Each line of the listing that contains "Cyklistika" should be found and copied.

=== GIVEN DATA ===

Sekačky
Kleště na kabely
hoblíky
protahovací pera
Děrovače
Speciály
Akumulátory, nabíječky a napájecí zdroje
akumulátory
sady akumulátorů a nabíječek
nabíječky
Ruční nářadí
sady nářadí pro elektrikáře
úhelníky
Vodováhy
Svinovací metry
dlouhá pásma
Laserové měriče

===
=== GIVEN DATA ===

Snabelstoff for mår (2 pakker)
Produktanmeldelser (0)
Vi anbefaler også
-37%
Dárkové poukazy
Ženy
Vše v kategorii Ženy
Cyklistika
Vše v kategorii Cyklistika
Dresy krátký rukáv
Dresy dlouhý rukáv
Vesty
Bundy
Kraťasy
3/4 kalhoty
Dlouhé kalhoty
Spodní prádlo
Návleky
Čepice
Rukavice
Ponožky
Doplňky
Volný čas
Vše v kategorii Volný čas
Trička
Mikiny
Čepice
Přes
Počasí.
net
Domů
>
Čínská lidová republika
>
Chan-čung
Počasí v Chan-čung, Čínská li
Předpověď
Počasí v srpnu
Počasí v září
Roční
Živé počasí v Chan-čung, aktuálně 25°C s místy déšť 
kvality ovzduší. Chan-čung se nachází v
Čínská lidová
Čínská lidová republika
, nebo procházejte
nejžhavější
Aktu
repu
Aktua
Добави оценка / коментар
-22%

===

| ANSWER TO THIS TASK |
Cyklistika
Vše v kategorii Cyklistika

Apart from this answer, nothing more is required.